LFD Book Forum

LFD Book Forum (http://book.caltech.edu/bookforum/index.php)
-   Chapter 1 - The Learning Problem (http://book.caltech.edu/bookforum/forumdisplay.php?f=108)
-   -   Exercises and Problems (http://book.caltech.edu/bookforum/showthread.php?t=257)

yaser 03-24-2012 11:24 PM

Exercises and Problems
 
Please comment on the chapter problems in terms of difficulty, clarity, and time demands. This information will help us and other instructors in choosing problems to assign in our classes.

Also, please comment on the exercises in terms of how useful they are in understanding the material.

pablo 04-21-2012 09:20 PM

Exercise 1.10
 
Since this is a theory week, thought this might be a good time to explore Hoeffding a bit.

I understand c_1 and c_rand satisfy Hoeffding experimentally as described, but conceptually does c_rand satisfy Hoeffding? For example, suppose it is unknown whether each coin is fair (or that they are known to have varying fairness - e.g. c_1 is 50/50, c_2 is 40/60, etc.). Would each coin represent a separate 'bin' or would the random selection of a coin plus the ten flips represent the randomized selection condition for c_rand?

Trying to understand if it's necessary for the coins to be identical.

yaser 04-21-2012 10:32 PM

Re: Exercise 1.10
 
Quote:

Originally Posted by pablo (Post 1523)
Since this is a theory week, thought this might be a good time to explore Hoeffding a bit.

I understand c_1 and c_rand satisfy Hoeffding experimentally as described, but conceptually does c_rand satisfy Hoeffding? For example, suppose it is unknown whether each coin is fair (or that they are known to have varying fairness - e.g. c_1 is 50/50, c_2 is 40/60, etc.).
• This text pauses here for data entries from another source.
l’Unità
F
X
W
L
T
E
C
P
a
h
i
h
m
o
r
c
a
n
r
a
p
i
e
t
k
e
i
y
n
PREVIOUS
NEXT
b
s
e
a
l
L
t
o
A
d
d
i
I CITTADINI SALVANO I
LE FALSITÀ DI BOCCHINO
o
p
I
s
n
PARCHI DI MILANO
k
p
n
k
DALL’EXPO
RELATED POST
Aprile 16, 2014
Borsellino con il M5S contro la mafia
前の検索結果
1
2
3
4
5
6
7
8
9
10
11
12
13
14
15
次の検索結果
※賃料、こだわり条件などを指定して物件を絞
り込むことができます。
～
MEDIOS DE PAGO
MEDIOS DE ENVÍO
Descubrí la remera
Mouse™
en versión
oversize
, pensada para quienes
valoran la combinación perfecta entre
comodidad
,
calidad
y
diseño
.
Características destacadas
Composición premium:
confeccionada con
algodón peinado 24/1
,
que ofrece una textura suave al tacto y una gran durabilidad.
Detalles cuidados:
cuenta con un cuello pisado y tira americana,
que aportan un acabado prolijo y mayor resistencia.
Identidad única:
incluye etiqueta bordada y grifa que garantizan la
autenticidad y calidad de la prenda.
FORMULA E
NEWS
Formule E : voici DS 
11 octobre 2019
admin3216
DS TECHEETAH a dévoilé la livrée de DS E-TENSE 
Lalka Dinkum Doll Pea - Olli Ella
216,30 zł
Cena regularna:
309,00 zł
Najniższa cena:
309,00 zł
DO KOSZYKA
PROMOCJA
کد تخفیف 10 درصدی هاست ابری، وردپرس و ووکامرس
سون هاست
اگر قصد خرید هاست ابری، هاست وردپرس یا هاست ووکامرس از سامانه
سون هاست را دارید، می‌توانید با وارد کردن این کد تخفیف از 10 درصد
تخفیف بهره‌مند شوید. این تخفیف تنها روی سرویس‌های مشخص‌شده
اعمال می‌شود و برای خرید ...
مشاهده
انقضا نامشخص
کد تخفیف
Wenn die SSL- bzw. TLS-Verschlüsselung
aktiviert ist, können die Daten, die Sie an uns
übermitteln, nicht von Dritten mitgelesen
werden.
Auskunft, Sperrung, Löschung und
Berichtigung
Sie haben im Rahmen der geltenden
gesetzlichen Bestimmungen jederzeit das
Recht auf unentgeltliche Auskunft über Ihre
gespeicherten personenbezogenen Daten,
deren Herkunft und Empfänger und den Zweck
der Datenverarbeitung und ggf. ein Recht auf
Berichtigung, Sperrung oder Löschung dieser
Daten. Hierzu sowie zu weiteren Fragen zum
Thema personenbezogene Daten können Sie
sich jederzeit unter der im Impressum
Would each coin represent a separate 'bin' or would the random selection of a coin plus the ten flips represent the randomized selection condition for c_rand?

Trying to understand if it's necessary for the coins to be identical.

Interesting question indeed. Hoeffding does apply to each randomly selected coin individually as you point out. If the coins have different values of E_{\rm out}, then the added randomization due to the selection of a coin affects the relationship between E_{\rm in} and E_{\rm out}. This is exactly the premise of the complete bin model analysis.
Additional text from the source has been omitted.